Abstract
In this study, the effect of high glucose (HG) on endothelial progenitor cell (EPC) proliferation and its relationship with cyclins and reactive oxygen species (ROS) were investigated. Mouse EPCs were isolated from bone marrow using a magnetic activated cell-sorting system and cultured in the presence or absence of HG (30 mmol/l). We found that in the early stage of incubation (3 days), HG promoted cell proliferation, and increased the expressions of cdk2 and cyclin E, while in the late stage of culture (7 days) it inhibited cell proliferation and decreased the expressions of cdk2, cyclin E, and proliferating cell nuclear antigen (PCNA). Moreover, on the third day after incubation, HG significantly inhibited the apoptosis of EPCs, while in the late stage it markedly activated caspase-3 and promoted apoptosis. ROS generation in cells and maleic dialdehyde level in medium were significantly increased in HG group on the seventh day, whereas the expressions of superoxide dismutase and glutathione levels decreased. Tempol, a membrane-permeable radical scavenger, significantly inhibited ROS production in EPCs and partially reversed the HG-mediated inhibition of EPCs proliferation on the seventh day. We hypothesize that in the HG environment, the biphasic response of EPC proliferation may be related to the generation of ROS, which causes modulation of cyclins and cell cycle effect.
Introduction
Endothelial progenitor cells (EPCs) derived from bone marrow can be further differentiated into endothelial cells. EPCs maintain the normal endothelial function of vessels in adults through re-endothelization and angiogenesis. Thus, it plays an important role in the repair process of vascular endothelial cell after its lesion (Urbich & Dimmeler 2004).
It has already been found (Tepper et al. 2002, Fadini et al. 2006) that in patients with type 2 diabetes mellitus (DM), especially with the complications of vascular disease, the number of EPCs is significantly reduced in peripheral blood, and the functions of EPC are impaired.
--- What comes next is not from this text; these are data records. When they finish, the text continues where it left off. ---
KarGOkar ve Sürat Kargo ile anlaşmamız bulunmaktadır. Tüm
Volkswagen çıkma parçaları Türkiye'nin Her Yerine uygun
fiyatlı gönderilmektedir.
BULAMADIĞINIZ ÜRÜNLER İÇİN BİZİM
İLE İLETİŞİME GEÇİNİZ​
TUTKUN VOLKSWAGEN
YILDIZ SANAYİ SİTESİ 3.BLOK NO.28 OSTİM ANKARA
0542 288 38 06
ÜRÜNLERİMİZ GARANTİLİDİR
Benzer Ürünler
Therefore, it is proposed that both the mechanism of diabetic vascular disease and the impairment of vascular endothelial repair after its lesion in DM patients might be associated with the EPC functional disorders (Fadini et al. 2005, Zhou et al. 2006).
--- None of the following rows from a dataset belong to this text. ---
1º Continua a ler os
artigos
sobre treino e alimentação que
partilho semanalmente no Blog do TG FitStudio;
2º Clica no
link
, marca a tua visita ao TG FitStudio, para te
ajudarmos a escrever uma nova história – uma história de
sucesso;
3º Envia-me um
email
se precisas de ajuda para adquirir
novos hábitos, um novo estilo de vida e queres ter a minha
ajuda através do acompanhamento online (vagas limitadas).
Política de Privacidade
Since an elevated blood glucose level is the major characteristic of DM, it is important to investigate the change of EPC proliferation under the effect of high glucose (HG) and its relationship with cell cycle, apoptosis, and reactive oxygen species (ROS) production. This may help to further understand the mechanism of diabetic vascular complications and to prevent the vascular complications of DM.
Materials and Methods
Materials
Dulbecco's modified Eagle's medium (DMEM) was purchased from Hyclone (Salt Lake, UT, USA). Fetal bovine serum (FBS) and fibronectin (FN) were from Gibco. Ficoll-Paque was from Amersham Biosciences. Vascular endothelial growth factor (VEGF), basic fibroblast growth factor (bFGF), and insulin-like growth factor (IGF) were obtained from Cytolab Ltd (Rehovot, Israel). CD117-PE, CD34-FITC, Flk-1-APC, and Cyclin E antibodies were from eBioscience, Inc. (San Diego, CA, USA). cdk2 and caspase-3 antibodies were from Santa Cruz Biotechnology, Inc. (Santa Cruz, CA, USA). PCNA antibody was from Thermo Fisher Scientific, Inc. (Fremont, CA, USA). 3-(4,5-dimethylthiazol-2-yl)-2,5-diphenyl-2H-tetrazolium bromide (MTT), BS-1 lectin, glucose, 2′,7′-dichlorofluorescin diacetate (DCFH-DA), and tempol were from Sigma–Aldrich. 1,1-dioctadecyl-3,3,3,3-tetramethylindocarbocyanine(Dil)-labeled acetylated low density lipoprotein (Dil-ac-LDL) was from Molecular Probes, Inc. (Carlsbad, CA, USA). CD117 MicroBead Kit and magnetic activated cell-sorting system (MACS) were from Miltenyi Biotec (Bergisch Gladbach, Germany). Annexin-V/PI kit was from Bender MedSystems Inc. (Burlingame, CA, USA). Maleic dialdehyde (MDA) and glutathione (GSH) kits were from NanJing Jiancheng Bioengineering Institute (Nanjing, China).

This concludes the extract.